O. P. Malik (M’66–SM’69–F’87–LF’00) received the National Diploma in electrical engineering from Delhi Polytechnic, India, in 1952, the M.E. degree in electrical machine design from the University of Roorkee, Roorkee, India, in 1962, the Ph.D. degree from the University of London, in 1965, and the D.I.C. degree from the Imperial College, London, U.K., in 1965. He has been involved in teaching and research for 45 years and is currently Professor Emeritus in the Department of Electrical and Computer Engineering, University of Calgary, Calgary, AB, Canada. He has done extensive research in the development of adaptive and artificial intelligence-based techniques for real-time control and protection of machines and power systems.

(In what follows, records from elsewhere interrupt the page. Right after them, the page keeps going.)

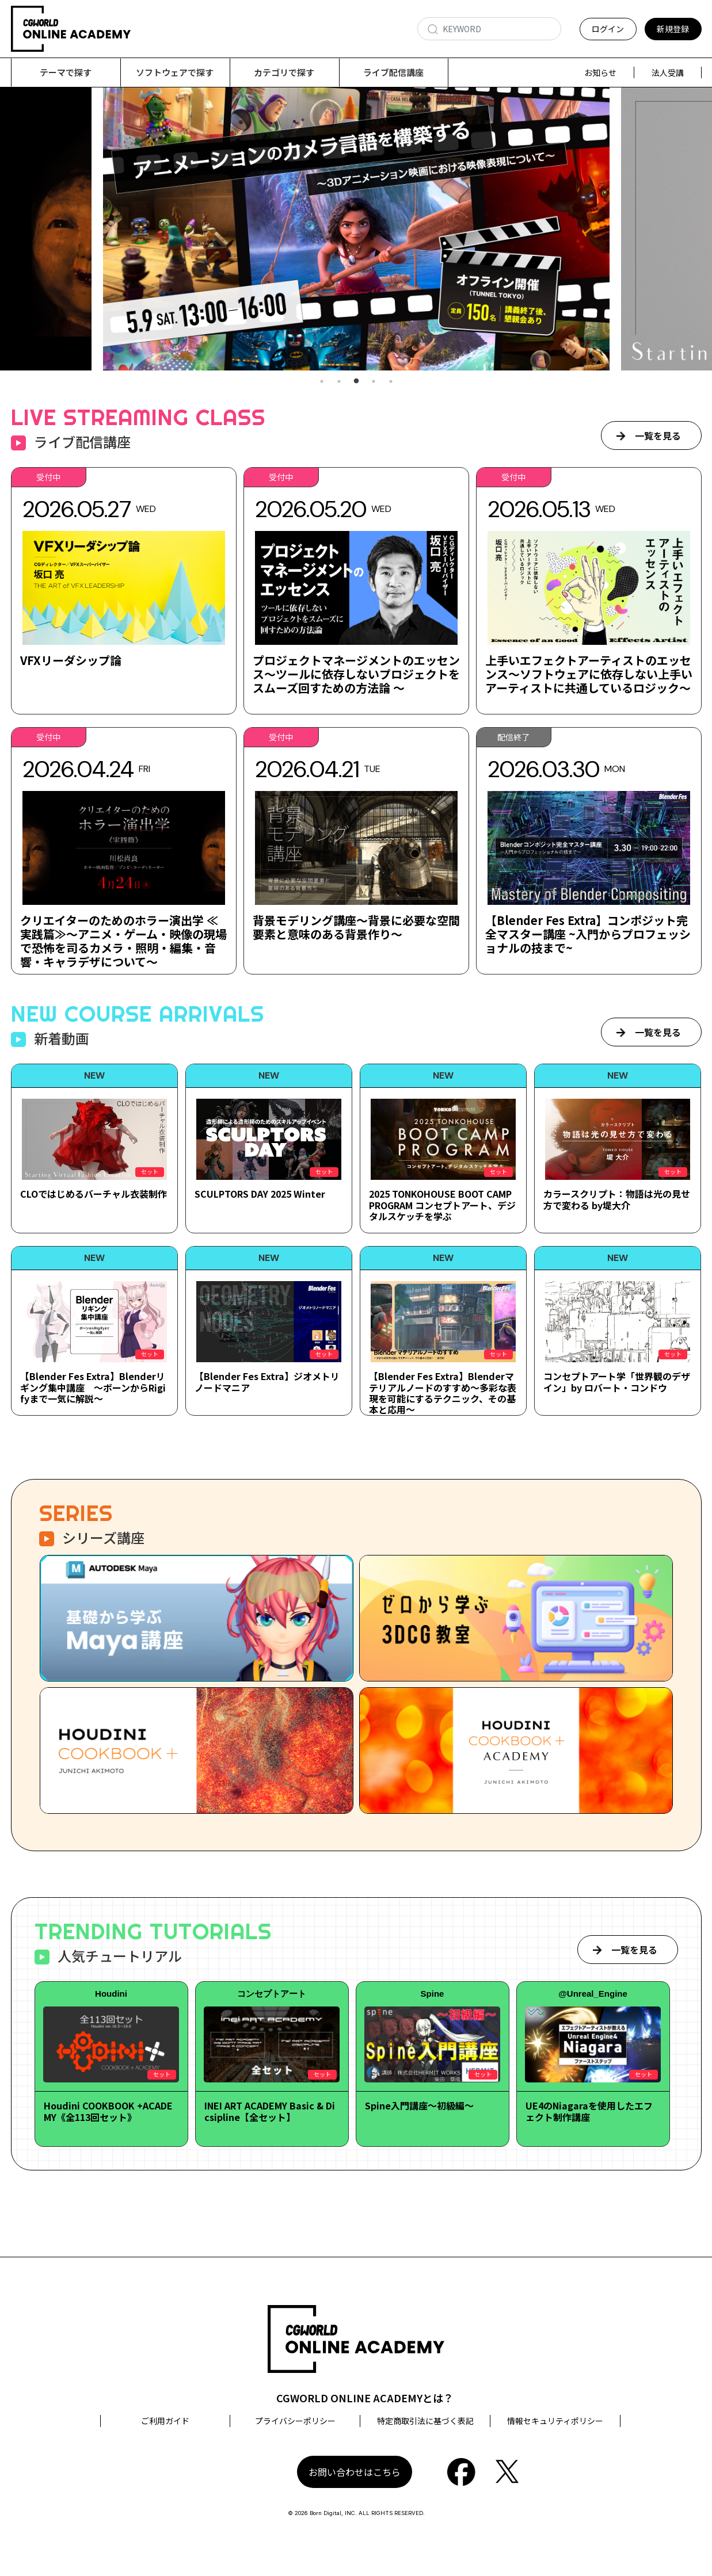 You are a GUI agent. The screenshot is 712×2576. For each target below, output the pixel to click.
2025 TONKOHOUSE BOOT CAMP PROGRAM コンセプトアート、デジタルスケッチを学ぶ (442, 1205)
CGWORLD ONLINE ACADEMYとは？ (365, 2398)
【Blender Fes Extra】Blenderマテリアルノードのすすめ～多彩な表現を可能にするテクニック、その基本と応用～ (442, 1393)
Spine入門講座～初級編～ (419, 2106)
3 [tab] (356, 382)
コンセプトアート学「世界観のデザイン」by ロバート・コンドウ (616, 1382)
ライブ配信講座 (393, 72)
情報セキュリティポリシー (555, 2421)
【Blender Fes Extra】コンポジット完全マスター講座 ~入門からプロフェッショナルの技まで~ (588, 934)
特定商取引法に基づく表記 (425, 2421)
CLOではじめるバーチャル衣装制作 (93, 1194)
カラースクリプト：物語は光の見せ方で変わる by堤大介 (616, 1199)
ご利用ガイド (165, 2421)
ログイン (608, 29)
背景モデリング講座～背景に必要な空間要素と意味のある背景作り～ (356, 927)
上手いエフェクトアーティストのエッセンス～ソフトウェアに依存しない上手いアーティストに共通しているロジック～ (588, 674)
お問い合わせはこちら (355, 2472)
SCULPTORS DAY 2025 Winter (260, 1194)
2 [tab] (339, 382)
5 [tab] (391, 382)
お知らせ (600, 72)
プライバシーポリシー (295, 2421)
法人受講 (668, 72)
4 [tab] (373, 382)
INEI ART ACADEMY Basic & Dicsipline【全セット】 (269, 2111)
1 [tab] (322, 382)
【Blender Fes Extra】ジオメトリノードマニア (267, 1382)
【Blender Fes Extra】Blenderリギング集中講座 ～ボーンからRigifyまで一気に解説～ (93, 1387)
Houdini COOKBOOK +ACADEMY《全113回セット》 (108, 2111)
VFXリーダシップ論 (70, 660)
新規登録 (673, 29)
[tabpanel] (356, 229)
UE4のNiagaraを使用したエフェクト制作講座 (589, 2111)
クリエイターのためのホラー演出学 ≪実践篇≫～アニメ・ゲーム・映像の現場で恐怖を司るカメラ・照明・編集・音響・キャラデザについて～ (123, 941)
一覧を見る (658, 436)
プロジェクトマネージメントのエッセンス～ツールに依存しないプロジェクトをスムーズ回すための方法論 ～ (356, 674) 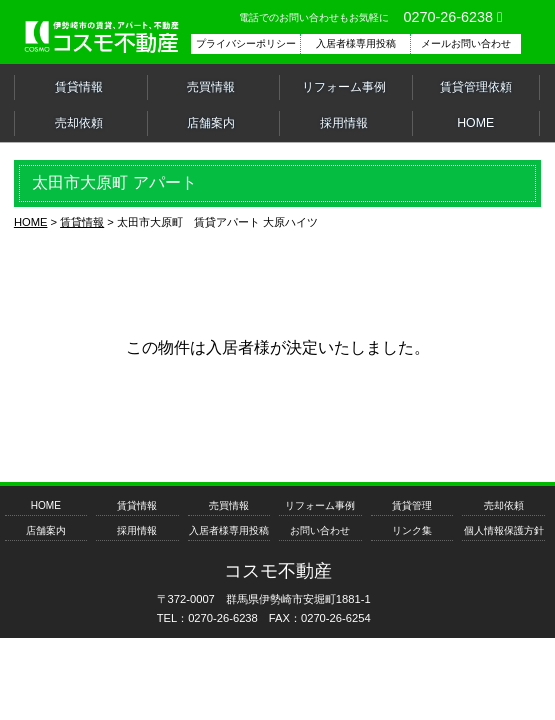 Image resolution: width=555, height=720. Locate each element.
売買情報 (211, 87)
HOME (475, 123)
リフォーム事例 (344, 87)
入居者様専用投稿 (229, 530)
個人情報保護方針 (504, 530)
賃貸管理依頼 (476, 87)
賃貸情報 (79, 87)
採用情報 (344, 123)
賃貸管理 (412, 505)
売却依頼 (79, 123)
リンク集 (412, 530)
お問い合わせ (320, 530)
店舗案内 (211, 123) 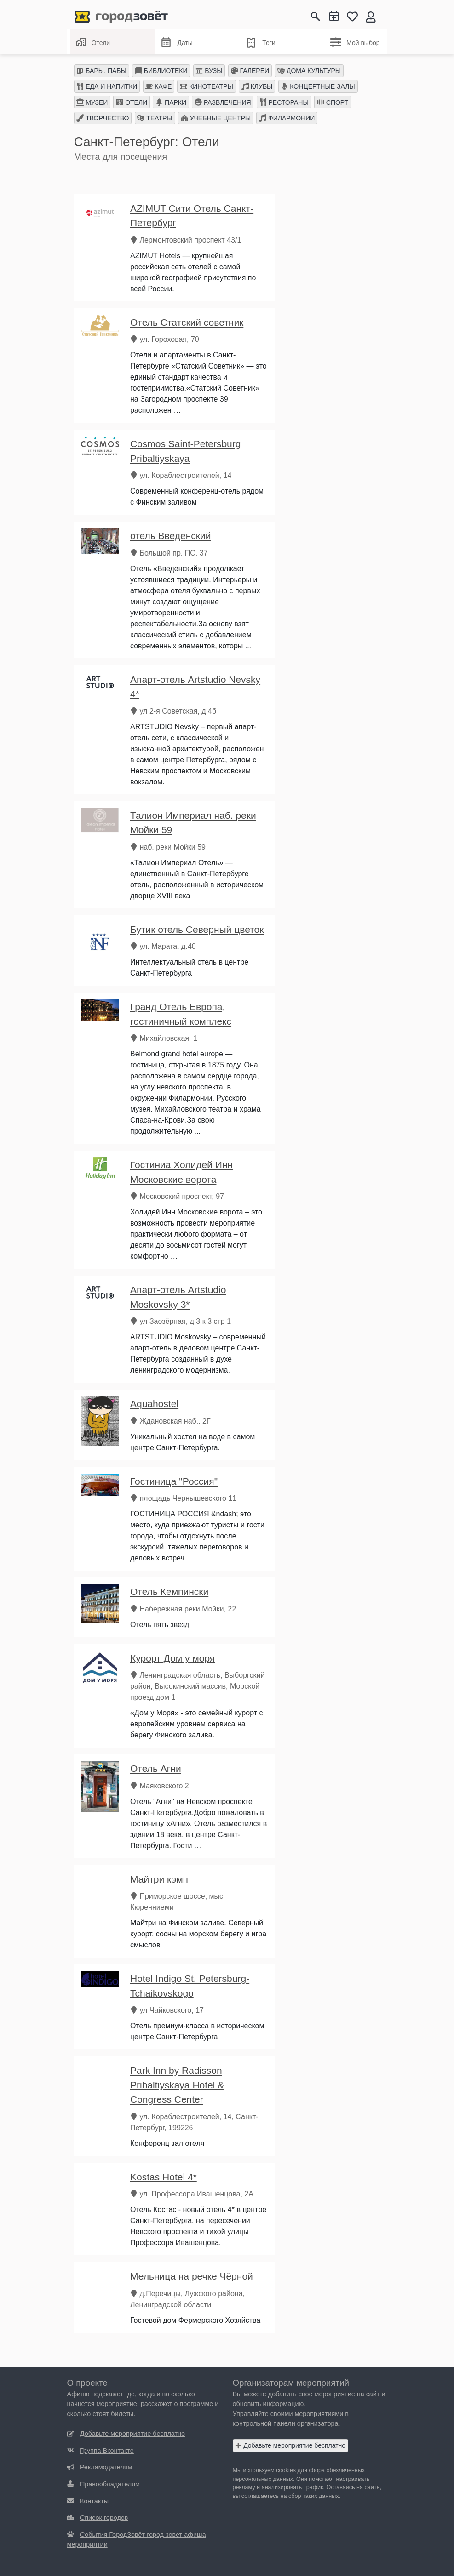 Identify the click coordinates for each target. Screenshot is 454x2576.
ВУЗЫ (208, 70)
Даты (176, 43)
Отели (92, 42)
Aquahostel (154, 1403)
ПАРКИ (170, 102)
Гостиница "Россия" (174, 1481)
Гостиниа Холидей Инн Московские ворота (181, 1172)
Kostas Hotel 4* (163, 2177)
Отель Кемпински (169, 1591)
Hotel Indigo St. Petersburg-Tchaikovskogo (189, 1985)
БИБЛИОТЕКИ (161, 70)
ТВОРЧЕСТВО (102, 118)
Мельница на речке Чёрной (191, 2276)
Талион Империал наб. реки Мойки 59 (193, 822)
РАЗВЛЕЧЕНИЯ (223, 102)
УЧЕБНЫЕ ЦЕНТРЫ (216, 118)
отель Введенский (170, 535)
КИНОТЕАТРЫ (206, 86)
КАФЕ (158, 86)
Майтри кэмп (159, 1879)
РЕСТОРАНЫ (284, 102)
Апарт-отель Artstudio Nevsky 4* (195, 686)
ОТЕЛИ (131, 102)
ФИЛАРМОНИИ (287, 118)
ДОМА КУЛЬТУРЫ (309, 70)
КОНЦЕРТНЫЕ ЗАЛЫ (318, 86)
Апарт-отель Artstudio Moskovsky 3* (178, 1297)
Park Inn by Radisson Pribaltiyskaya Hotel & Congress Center (177, 2085)
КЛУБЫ (257, 86)
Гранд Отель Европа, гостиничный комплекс (180, 1014)
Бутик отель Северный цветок (197, 929)
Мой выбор (355, 42)
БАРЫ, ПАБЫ (101, 70)
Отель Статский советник (186, 322)
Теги (260, 43)
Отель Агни (155, 1768)
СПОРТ (332, 102)
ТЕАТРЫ (154, 118)
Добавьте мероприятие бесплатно (290, 2445)
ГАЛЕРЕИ (250, 70)
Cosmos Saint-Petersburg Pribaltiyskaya (185, 451)
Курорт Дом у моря (172, 1658)
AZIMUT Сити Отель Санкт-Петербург (191, 215)
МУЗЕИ (92, 102)
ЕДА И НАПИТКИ (106, 86) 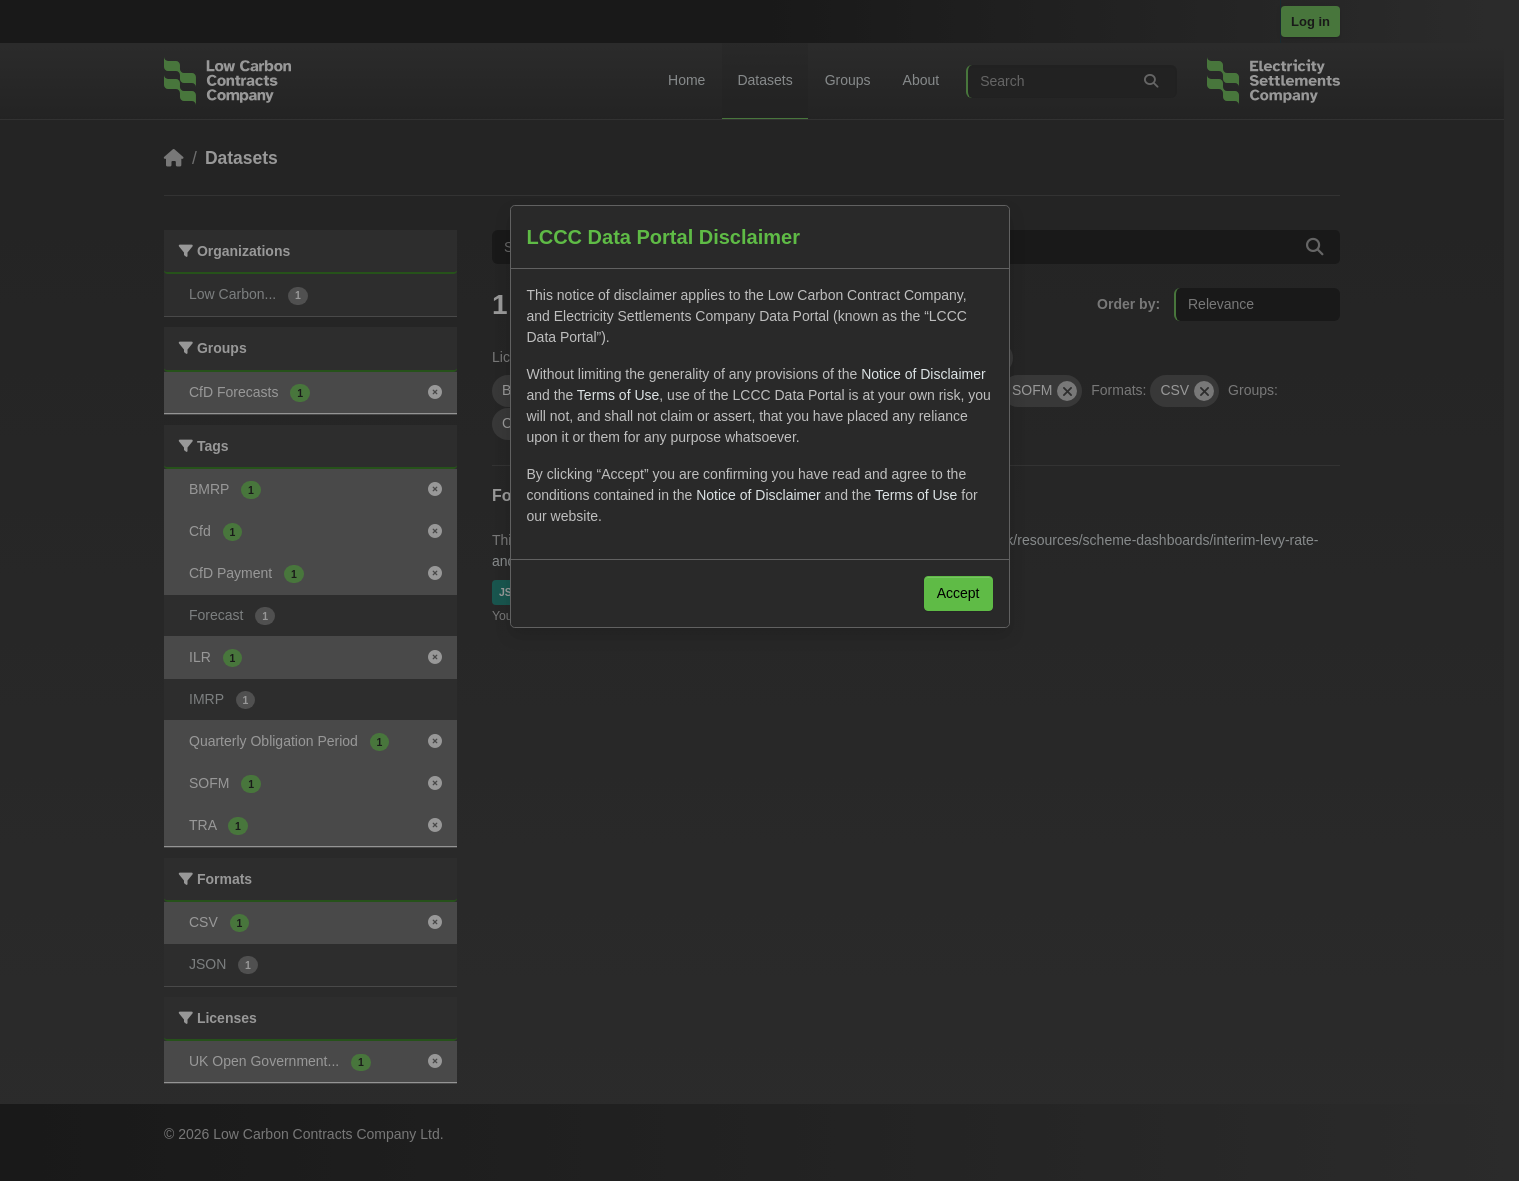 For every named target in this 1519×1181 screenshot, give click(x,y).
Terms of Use (618, 395)
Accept (958, 593)
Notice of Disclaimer (923, 374) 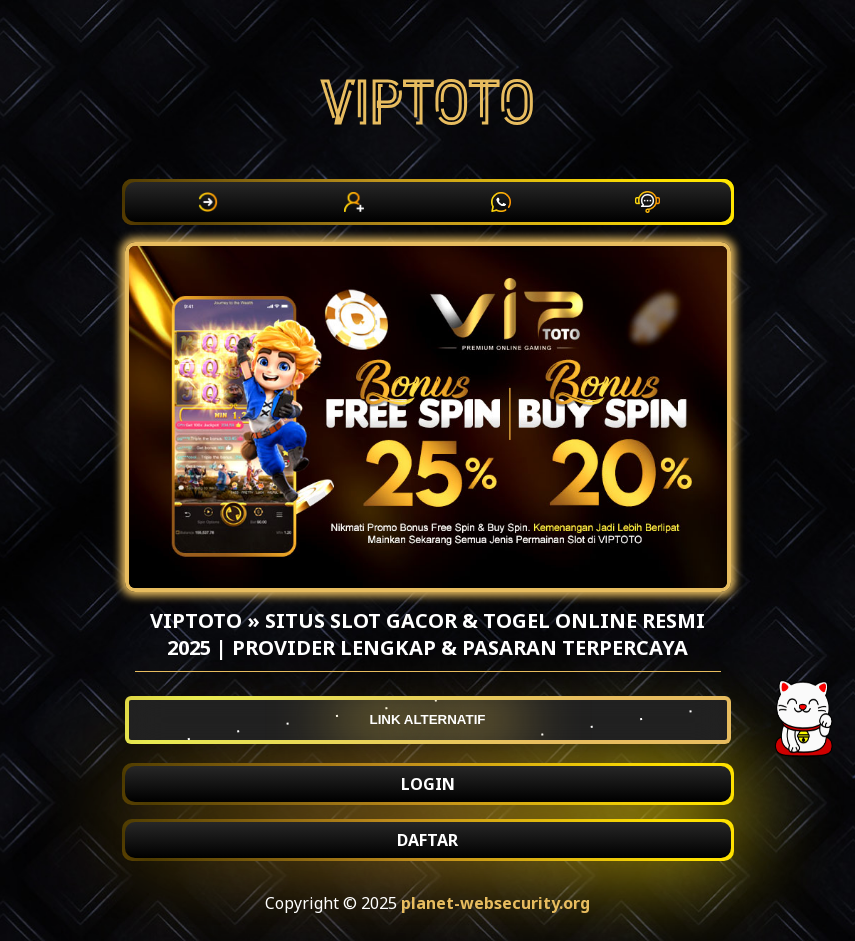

David T. Westwick (M’97) received the B.A.Sc. degree in engineering physics from The University of British Columbia, the M.Sc.E. degree in electrical engineering from The University of New Brunswick, and the Ph.D. degree in electrical engineering from McGill University. After earning his PhD., he spent two years as a research associate in the Department of Biomedical Engineering at Boston University, and a year at the Technical University of Delft as a research fellow in the Systems and Control Engineering Group. Since 1999, he has been a faculty member in the Department of Electrical and Computer Engineering at the University of Calgary, where he is currently a Professor. In 2006, he was a visiting researcher with the Sensory Motor Performance Program at the Rehabilitation Institute of Chicago. His publications include a textbook, The Identification of Nonlinear Physiological Systems, published in 2003 as part of the IEEE Engineering in Medicine and Biology book series. His research interests include developing system identification techniques to construct mathematical models of various dynamical systems arising in diverse applications ranging from neuromuscular control and robotics to power systems and electrical machines.